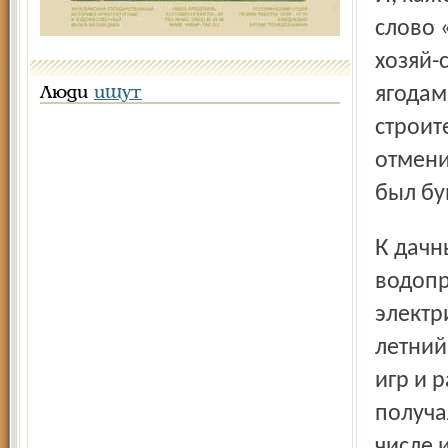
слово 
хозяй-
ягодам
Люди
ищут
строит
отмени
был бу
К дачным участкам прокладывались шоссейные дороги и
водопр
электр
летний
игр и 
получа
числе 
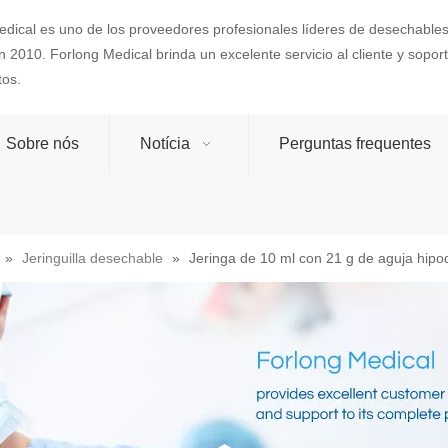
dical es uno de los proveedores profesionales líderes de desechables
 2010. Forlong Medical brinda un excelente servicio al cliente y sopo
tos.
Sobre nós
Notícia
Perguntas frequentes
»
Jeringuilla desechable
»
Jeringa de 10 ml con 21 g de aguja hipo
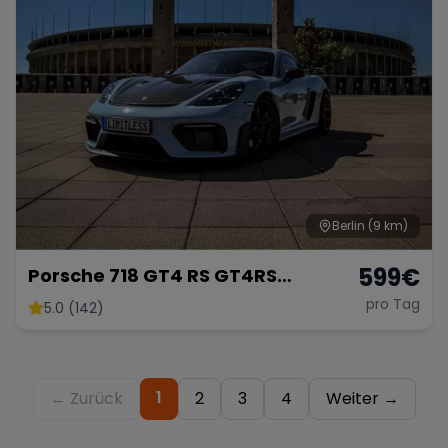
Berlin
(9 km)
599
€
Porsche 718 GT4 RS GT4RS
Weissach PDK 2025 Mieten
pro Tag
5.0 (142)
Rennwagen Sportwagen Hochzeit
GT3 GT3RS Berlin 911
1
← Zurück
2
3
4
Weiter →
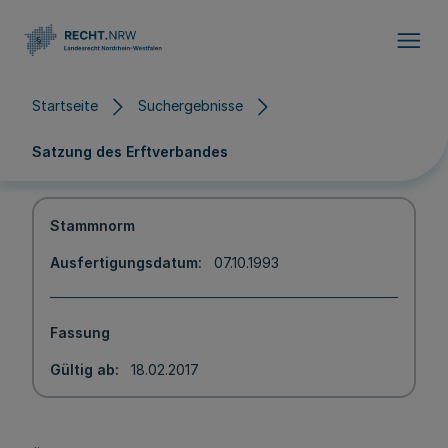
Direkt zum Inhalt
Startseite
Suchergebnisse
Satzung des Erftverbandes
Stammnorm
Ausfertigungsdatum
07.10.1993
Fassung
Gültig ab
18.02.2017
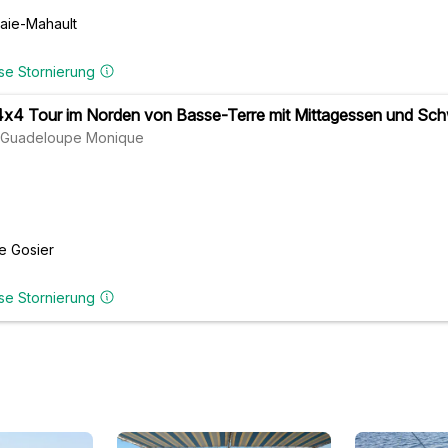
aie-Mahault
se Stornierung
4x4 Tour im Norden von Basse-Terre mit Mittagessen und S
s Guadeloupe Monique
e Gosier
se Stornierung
______
Give again only the lines starting at the one that contains "4x4 Tour im" and running to the end of the data.

TASK OUTPUT >>
4x4 Tour im Norden von Basse-Terre mit Mittagessen und S
s Guadeloupe Monique
e Gosier
se Stornierung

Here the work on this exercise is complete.